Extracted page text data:
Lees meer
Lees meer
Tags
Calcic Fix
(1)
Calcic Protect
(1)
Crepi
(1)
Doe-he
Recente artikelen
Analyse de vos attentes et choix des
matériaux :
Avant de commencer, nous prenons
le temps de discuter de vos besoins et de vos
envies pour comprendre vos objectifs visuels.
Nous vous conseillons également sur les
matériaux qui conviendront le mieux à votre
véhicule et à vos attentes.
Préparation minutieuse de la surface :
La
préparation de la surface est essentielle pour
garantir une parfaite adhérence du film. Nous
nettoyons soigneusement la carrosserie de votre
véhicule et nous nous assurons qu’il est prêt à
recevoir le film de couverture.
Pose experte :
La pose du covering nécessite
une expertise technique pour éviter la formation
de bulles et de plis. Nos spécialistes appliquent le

* * *

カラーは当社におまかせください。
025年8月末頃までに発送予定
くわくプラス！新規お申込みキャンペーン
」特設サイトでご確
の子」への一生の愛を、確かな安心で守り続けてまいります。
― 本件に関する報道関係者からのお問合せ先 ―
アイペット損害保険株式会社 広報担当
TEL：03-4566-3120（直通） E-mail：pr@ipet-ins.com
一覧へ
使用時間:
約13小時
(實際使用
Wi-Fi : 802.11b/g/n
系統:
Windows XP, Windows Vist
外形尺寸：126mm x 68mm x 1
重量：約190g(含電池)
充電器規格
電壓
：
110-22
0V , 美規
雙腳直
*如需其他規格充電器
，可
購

▶ **Instructions for the task**
Find the lines in the records that contain the word "véhicule", then copy every one of them.

▶ **Task answer**
véhicule et à vos attentes.
véhicule et nous nous assurons qu’il est prêt à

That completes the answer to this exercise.